From the entries below, copy every line where the string "shromažďovat" appears.

Extracted page text data:
┌────────

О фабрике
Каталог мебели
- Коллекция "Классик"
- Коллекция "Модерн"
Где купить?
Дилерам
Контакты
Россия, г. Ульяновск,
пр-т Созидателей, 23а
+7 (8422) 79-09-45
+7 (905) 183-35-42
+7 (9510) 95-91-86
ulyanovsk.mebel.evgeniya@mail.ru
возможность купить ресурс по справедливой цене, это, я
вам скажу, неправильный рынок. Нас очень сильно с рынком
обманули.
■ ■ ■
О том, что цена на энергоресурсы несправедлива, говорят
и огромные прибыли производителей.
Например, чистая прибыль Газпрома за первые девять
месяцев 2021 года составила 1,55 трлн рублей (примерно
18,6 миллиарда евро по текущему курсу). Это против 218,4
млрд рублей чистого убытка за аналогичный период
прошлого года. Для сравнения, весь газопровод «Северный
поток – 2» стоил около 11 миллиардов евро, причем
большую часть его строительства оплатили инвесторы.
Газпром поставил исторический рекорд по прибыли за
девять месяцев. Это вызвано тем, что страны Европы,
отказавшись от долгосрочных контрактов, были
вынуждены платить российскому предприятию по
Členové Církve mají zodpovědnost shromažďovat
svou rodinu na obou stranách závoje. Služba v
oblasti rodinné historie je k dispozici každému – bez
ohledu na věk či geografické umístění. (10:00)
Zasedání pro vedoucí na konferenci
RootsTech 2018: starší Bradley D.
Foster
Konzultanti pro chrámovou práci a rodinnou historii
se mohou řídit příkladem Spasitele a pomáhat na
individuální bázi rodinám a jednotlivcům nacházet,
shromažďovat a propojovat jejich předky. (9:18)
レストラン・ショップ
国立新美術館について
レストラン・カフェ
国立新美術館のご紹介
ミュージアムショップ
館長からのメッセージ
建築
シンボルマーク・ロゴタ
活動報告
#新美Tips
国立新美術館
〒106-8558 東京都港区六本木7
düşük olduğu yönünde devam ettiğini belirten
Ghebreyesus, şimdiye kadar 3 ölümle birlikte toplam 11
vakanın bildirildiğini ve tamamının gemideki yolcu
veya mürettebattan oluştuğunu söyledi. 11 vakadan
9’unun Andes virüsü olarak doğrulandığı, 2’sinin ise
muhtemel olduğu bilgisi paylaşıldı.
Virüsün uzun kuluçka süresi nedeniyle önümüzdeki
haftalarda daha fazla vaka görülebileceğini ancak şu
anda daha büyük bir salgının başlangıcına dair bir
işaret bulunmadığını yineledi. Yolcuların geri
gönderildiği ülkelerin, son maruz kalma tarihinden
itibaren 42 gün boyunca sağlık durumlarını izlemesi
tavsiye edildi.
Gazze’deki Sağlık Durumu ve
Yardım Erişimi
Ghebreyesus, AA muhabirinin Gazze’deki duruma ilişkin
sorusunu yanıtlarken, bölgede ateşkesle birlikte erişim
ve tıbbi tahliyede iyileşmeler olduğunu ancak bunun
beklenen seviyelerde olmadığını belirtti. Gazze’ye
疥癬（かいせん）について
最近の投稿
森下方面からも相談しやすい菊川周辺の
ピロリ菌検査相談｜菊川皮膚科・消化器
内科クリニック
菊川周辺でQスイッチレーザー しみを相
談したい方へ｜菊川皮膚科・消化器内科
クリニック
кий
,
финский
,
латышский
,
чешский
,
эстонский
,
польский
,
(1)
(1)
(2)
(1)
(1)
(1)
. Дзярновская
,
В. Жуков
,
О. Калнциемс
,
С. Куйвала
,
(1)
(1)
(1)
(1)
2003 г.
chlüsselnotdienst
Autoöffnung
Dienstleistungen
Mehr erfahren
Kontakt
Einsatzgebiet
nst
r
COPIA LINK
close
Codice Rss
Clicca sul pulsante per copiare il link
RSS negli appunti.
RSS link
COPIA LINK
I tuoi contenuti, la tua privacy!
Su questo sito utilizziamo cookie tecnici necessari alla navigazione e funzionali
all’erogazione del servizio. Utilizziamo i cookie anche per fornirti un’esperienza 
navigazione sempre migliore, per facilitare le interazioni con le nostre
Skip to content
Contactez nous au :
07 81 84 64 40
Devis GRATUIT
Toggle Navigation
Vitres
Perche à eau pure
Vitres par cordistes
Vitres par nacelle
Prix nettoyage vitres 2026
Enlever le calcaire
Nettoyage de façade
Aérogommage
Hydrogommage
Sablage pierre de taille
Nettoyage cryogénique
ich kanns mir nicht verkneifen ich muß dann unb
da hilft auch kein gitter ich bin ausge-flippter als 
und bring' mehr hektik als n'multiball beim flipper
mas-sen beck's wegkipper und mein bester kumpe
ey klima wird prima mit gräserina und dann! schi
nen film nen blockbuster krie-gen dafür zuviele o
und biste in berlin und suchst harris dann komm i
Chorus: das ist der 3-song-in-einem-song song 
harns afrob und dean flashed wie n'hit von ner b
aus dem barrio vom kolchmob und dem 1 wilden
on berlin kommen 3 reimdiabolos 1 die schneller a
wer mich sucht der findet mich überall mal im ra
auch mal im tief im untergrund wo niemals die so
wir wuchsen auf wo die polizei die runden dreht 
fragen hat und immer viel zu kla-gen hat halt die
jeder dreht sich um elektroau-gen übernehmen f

└────────

▶ _Solved problem_
Členové Církve mají zodpovědnost shromažďovat
shromažďovat a propojovat jejich předky. (9:18)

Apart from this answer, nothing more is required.